Following that news that Durham police allowed one of their own officers to operate a dispensary in the town, at least one member of the local police board is demanding answers for why constable Phil Edgar received permission to run the business.
Pickering councillor and retired Toronto police sergeant Bill McLean sits on the police board and said he’ll be asking how Edgar was able to operate his dispensary, Living On Inc., when the board next meets.
“I think it’s our job as a board to ask those questions and get those answers,” McLean said.
The police department has refused to discuss the issue since it was discovered saying that it’s a private “employer-employee matter,” and, as a personnel issue, has no place being discussed at the public board.

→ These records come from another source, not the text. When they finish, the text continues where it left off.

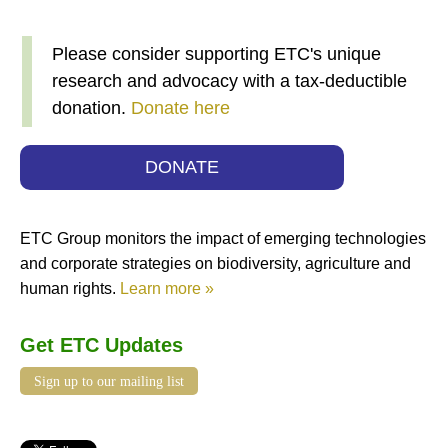
Please consider supporting ETC's unique
research and advocacy with a tax-deductible
donation.
Donate here
DONATE
ETC Group monitors the impact of emerging technologies
and corporate strategies on biodiversity, agriculture and
human rights.
Learn more »
Get ETC Updates
Sign up to our mailing list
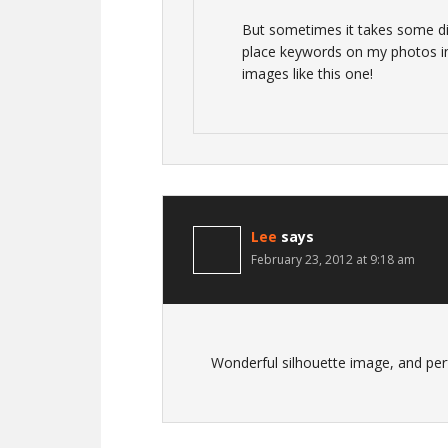
But sometimes it takes some digg
place keywords on my photos in
images like this one!
Lee
says
February 23, 2012 at 9:18 am
Wonderful silhouette image, and per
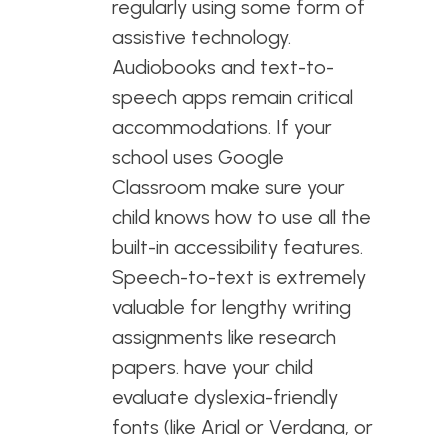
regularly using some form of
assistive technology.
Audiobooks and text-to-
speech apps remain critical
accommodations. If your
school uses Google
Classroom make sure your
child knows how to use all the
built-in accessibility features.
Speech-to-text is extremely
valuable for lengthy writing
assignments like research
papers. have your child
evaluate dyslexia-friendly
fonts (like Arial or Verdana, or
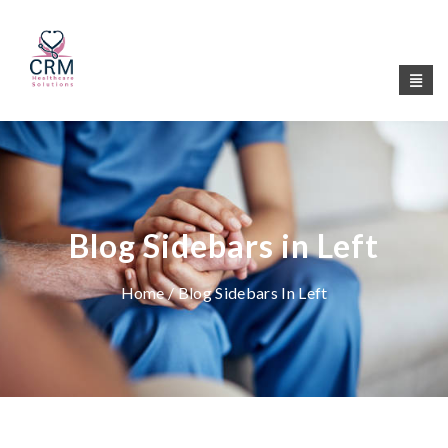
Blog Sidebars in Left
Home
/ Blog Sidebars In Left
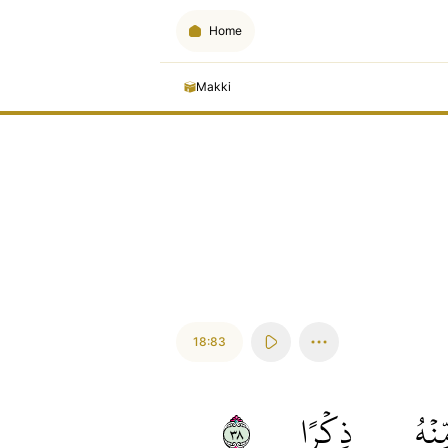
Home
Makki
18:83
٨٣
ذِكۡرًا
مِّنۡ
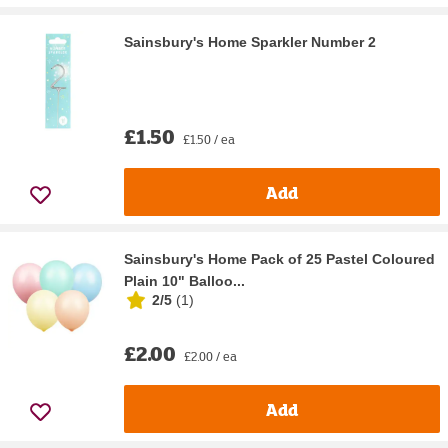
Sainsbury's Home Sparkler Number 2
£1.50
£1.50 / ea
Add
Sainsbury's Home Pack of 25 Pastel Coloured
Plain 10" Balloo...
2/5
(
1
)
£2.00
£2.00 / ea
Add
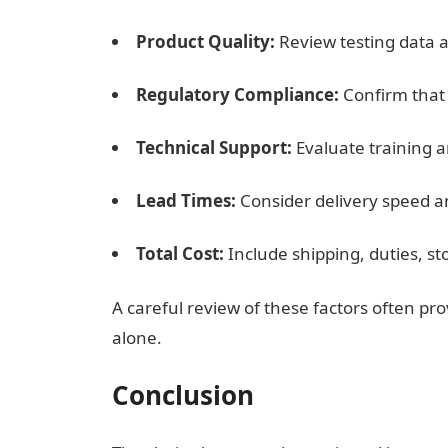
Product Quality:
Review testing data 
Regulatory Compliance:
Confirm that
Technical Support:
Evaluate training a
Lead Times:
Consider delivery speed an
Total Cost:
Include shipping, duties, s
A careful review of these factors often pr
alone.
Conclusion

“It’s nothing to do with the Police Services Board. They don’t oversee anything like this,” said Edgar.
After the Toronto Star discovered the connection to Edgar, the officer said he “stepped back” from the dispensary and said he’s deciding which career he will continue in, cannabis or police service.
McLean said he was told that the Durham police were told they legally needed to approve Edgar’s ownership of the dispensary, according to records.
Police have not provided the legal opinion to the public or direct commented on Edgar’s business.
“While our decision making is subject to limitations in the legislation, the Service would never knowingly approve a request for secondary employment that is illegal,” a police spokesman said. “At any time, should new facts come to the attention of the Service that would change the context of a secondary employment approval, the Service may take any steps deemed necessary, including revocation of the approval.”
Edgar said he believed the dispensary was licensed for business.
“From my view, everything Living On was doing was ethical and legal. If we’re helping people, and it’s all ethical and legal, then I have no problem with it,” Edgar said.
Ontario police continue enforcement against dispensaries in the province, especially seen in Toronto, where raids against the operations have become a regular announcement from police.